La Regione "riapre" le Rsae E sui treni per ora tira dritto

Nuove regole d'accesso in case di riposo e comunità. Resa dei conti lunedì con i ministri sui posti a sedere

La Regione "riapre" le Rsae E sui treni per ora tira dritto

Sette nuovi contagi a Milano città, 118 in tutta la Lombardia a fronte di quasi novemila tamponi. La Regione non abbassa la guardia (e anche ieri purtroppo di sono registrati ancora cinque decessi) ma l'«evoluzione dell'epidemia è positiva» conferma l'assessore al Welfare Giulio Gallera. Che tiene alto il livello della prudenza ma ha avvia un alleggerimento delle regole per l'accesso in sicurezza in case di riposo, centri disabili e comunità terapeutiche. Le nuove regole sono state approvate due giorni fa dalla giunta. «La prevenzione di nuovi focolai in queste strutture rimane una priorità assoluta - premette Gallera -, nessuno intende abbassare la guardia. Le autorizzazioni e le modalità di accesso dei familiari alle strutture devono essere sempre valutate dal responsabile medico oppure dal Referente Covid-19, a tutela del paziente e degli altri ospiti». Ma «gli incontri con i genitori e/o altri familiari, infatti, costituiscono spesso una parte integrante dei programmi terapeutici dei pazienti, ad esempio per chi ha disturbi psichici e di dipendenza. La stessa valutazione deve riguardare le uscite educative e lavorative o di svago per gli ospiti». I gestori di rsa e centri dovranno predisporre e trasmettere alla Ats competente un piano con le procedure operative e indidivuare un referente Covid ed essere attrezzate per l'eventuale gestione temporanea in sicurezza di casi affetti dal virus che dovessero insorgere tra gli ospiti. I centri potranno eseguire direttamente il tampone pre ingresso e test sierologico ai nuovi utenti a patto che siano in grado di allestire un'area di accoglienza dedicata e idonea all'isolamento tra gli ospiti.

E intanto è ancora fumata nera sui trasporti, una svolta potrebbe arrivare lunedì ma fino ad allora la Regione tira dritto con l'ordinanza che riporta al cento per cento i posti a sedere sui treni regionali che secondo il Comitato tecnico scientifico andrebbero riportati al 50. Ieri si è tenuta prima la conferenza tra le Regioni (in collegamento video per la Lombardia l'assessore al Bilancio Davide Caparini) e poi intorno alle 16.30 il confronto Stato-Regioni.

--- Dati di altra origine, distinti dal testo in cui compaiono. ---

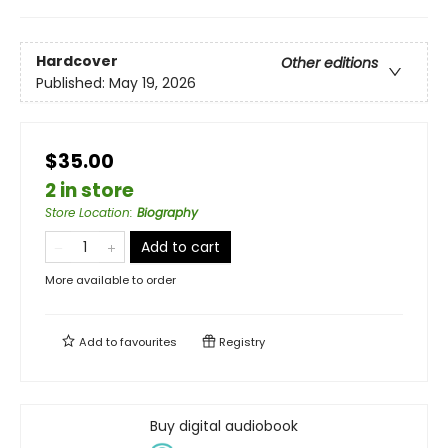
Hardcover
Other editions
Published:
May 19, 2026
$35.00
2 in store
Store Location
:
Biography
Add to cart
More available to order
Add to
favourites
Registry
Buy digital audiobook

I governatori sono allineati. Il presidente della Conferenza delle Regioni Stefano Bonaccini, presidente dell'Emilia Romagna, ha espresso per conto di tutti la richiesta di un incontro urgente con il ministro della Salute Roberto Speranza, delle Infrastrutture Paola De Micheli e degli Affari Regionali Francesco Boccia: «Serve collaborazione istituzionale per fare tutto ciò che è possibile per la prevenzione nella fase di ripartenza, considerando per quanto riguarda il trasporto pubblico locale che a settembre riapriranno le scuole e riprenderanno a pieno ritmo gran parte delle attività lavorative». Il vertice è fissato per lunedì. «Le Regioni hanno unanimemente manifestato al governo preoccupazione, l'obbligo di distanziamento comporta criticità soprattutto in vista della ripresa delle scuole a settembre. Contiamo nell'ulteriore confronto tra il presidente Bonaccini e governo, nel frattempo resta in vigore l'ordinanza firmata da Attilio Fontana il 31 luglio» ribadisce la Regione. Il timore sulla ripresa della scuola è bipartisan. E il documento sugli effetti della crisi sul settore del Tpl in Italia in mano ai governatori denuncia la «confusione normativa», il crollo dei ricavi e stringe su regole certe sui fondi compensativi alle aziende e rimborsi, agli utenti, mezzi alternativi ai bus.